Computational thinking is a method used for problem solving that draws from computer science and engineering. Like all science, there is a need for questions, hypotheses, tests, and observations. Like all engineering, there is a process of design, evaluation, and iteration. One main difference between these other aspects of STEM is that the roots of computational thinking are in programming computers, or coding. Coding computers to perform the miracles of today’s innovations starts with an idea for an outcome and ends with a set of steps that lead to that outcome. So, a major focus of computational thinking is directions – sequences of steps. These sequences can be broken down, rearranged, and followed in various orders. If the order of the steps does not lead to the intended outcome, then there is an error, or bug, in the directions, and the directions, or codes, need to be fixed. 

What does computational thinking look like for infants and toddlers? Is JoJo a computational thinker?  

The toddler teacher demonstrated an error in the sequence of steps to put away the clay. JoJo not only noticed the error, but she was also able to fix the error by following the correct order of steps. These sequencing and debugging skills are part of JoJo’s toolbox as a computational thinker.  

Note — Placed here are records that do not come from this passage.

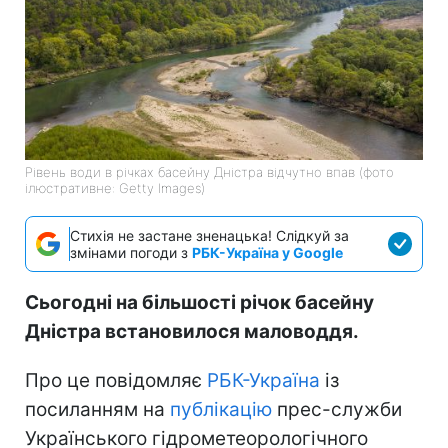
Рівень води в річках басейну Дністра відчутно впав (фото
ілюстративне: Getty Images)
Стихія не застане зненацька! Слідкуй за
змінами погоди з
РБК-Україна у Google
Сьогодні на більшості річок басейну
Дністра встановилося маловоддя.
Про це повідомляє
РБК-Україна
із
посиланням на
публікацію
прес-служби
Українського гідрометеорологічного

What might have led to this, and what more does JoJo have to learn? Consider two experiences that JoJo had in infancy and early toddlerhood – predictability and autonomy. When JoJo was a baby, uncomfortable feelings, such as a wet diaper or desire for comfort, might lead her to cry. This led to being picked up by a caregiver. When JoJo repeated this behavior, she learned to expect that she could rely on caregivers for comfort. Later, this applied to meeting her own needs or interacting with others. She learned that repetition could be fun and useful! Playing peekaboo, banging objects together, or bringing a spoon to her mouth led to expected outcomes – meeting goals such as social interaction, interesting noise, or feeding herself independently.  

Wait – isn’t this just normal child development? Why are we calling it computational thinking? 

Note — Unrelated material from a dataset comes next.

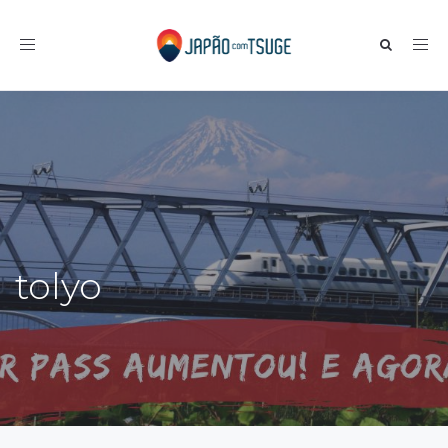
Toggle navigation
tolyo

These are common experiences, but that doesn’t make them any less profound. Infants have an innate sense of number and can respond to cause and effect before one year of age. We connect these foundational abilities with math and science because we can see their connection to what these skills can become. We connect children’s abilities to sequence steps and identify outcomes with computational thinking because of where they can lead.  

As JoJo grows, her ability to understand sequences means that she can be challenged to represent those sequences or use representations of sequences to answer questions such as “What’s next?” Similarly, her ability to notice and fix errors can be paired with abstract representations of steps to look at, and if the code isn’t working correctly, she can find the mistake or inefficiency and fix it. This may entail breaking down the steps within the code and rearranging the order. It could also mean removing steps that are not leading to the goal or solving the problem. Later in JoJo’s potential life as a computer coder, she may notice that repeated steps could be more effectively represented by adding a condition – “repeat steps (clay in jar, snap on lid) until all clay is where it belongs.” Today’s clay clean-up problem may be the foundation of tomorrow’s environmental clean-up solution.